Commerce reports $1.6 billion savings for decennial census
Officials attribute savings to good management and aggressive advertising.
The Census Bureau is returning $1.6 billion to taxpayers, Commerce Secretary Gary Locke and Bureau Director Robert Groves announced on Tuesday during a briefing on the 2010 head count.
The duo, who spoke to reporters at the National Press Club in Washington, credited an aggressive advertising campaign built around the census and strong management for the savings. The mail-back response rate for the 2010 census was 72 percent and reduced the need for more expensive door-to-door enumerators, Locke said.
The bureau spent $172 million on advertising, $32 million more than officials had budgeted, said Steve Jost, Census' associate director of communications, during a background briefing for reporters on Monday. The bureau targeted advertising to areas with low response rates during the spring.
Locke on Tuesday called the 2010 census a "textbook example" of the Obama administration's accountable government initiative. "We're on time and under budget," he said.
Groves praised bureau employees for improving the efficiency of the decennial census, noting they worked longer hours than during the 2000 census.

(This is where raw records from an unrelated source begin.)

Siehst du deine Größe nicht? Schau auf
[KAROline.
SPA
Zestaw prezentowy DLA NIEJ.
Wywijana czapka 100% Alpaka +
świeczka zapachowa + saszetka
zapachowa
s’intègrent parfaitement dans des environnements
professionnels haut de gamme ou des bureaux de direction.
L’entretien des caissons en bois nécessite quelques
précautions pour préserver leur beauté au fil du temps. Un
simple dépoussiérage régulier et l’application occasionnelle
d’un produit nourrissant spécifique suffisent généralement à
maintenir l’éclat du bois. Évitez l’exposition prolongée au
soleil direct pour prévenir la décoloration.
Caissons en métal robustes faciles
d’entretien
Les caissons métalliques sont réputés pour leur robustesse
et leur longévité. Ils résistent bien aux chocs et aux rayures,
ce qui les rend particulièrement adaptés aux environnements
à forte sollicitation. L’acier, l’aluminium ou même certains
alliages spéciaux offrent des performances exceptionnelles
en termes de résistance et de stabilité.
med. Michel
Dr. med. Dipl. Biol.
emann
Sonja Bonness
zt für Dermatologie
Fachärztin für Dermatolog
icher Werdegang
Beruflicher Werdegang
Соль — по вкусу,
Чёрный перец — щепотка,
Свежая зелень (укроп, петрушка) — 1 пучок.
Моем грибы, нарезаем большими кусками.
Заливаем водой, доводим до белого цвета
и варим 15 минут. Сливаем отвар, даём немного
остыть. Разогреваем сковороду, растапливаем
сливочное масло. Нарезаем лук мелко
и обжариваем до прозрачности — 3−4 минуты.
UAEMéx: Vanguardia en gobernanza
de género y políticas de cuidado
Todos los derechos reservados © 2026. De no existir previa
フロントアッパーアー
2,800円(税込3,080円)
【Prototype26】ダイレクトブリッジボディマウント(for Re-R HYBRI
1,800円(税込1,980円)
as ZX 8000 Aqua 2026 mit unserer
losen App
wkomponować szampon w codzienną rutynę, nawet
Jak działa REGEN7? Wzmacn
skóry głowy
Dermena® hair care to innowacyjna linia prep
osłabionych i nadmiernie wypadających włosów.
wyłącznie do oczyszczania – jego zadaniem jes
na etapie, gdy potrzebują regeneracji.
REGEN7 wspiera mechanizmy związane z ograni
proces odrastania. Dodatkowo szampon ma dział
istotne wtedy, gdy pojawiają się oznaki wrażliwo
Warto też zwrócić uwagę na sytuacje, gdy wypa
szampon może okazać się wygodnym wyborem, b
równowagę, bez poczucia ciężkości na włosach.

Half of the savings, or $800 million, was credited to what Jost referred to as "good fortune." This money was budgeted well before Groves assumed his position as director for unforeseen challenges such as a natural disaster or an H1N1 flu epidemic.
But House Oversight and Government Reform Committee Ranking Member Rep. Darrell Issa, R-Calif., said the Census Bureau actually ran $3 billion over budget. The Government Accountability Office originally reported the life-cycle cost of the 2010 census as $11.3 billion. According to Issa, mismanagement forced the administration to increase the total budget to $16 billion, thus allowing the Commerce Department to report savings when the cost for the 2010 census came in at $14.4 billion. In a statement released on Tuesday, he said it was disingenuous to attribute the $800 million to cost-efficiency and management.
"This is precisely the smoke-and-mirrors budget gimmickry that the American people have come to expect from the federal government," Issa said. "It is ironic that an agency in existence to do simple arithmetic would try to peddle such incomplete and deceptive figures to cover up for its waste of an estimated $3 billion of taxpayers' money. Only in Washington could someone try to spin such an embarrassing budget-buster into a triumph of thrift."
Groves said handheld computers -- scrapped in 2008 after a number of setbacks -- would have increased efficiency, allowed for immediate transfer of data and enabled Census workers to download new assignments. Groves added the bureau will re-evaluate the circumstances surrounding the handheld computers in the coming months.
National and state population data, used to apportion congressional seats, will be released on or before Dec. 31. The Census Bureau will conduct its next press conference in mid-September.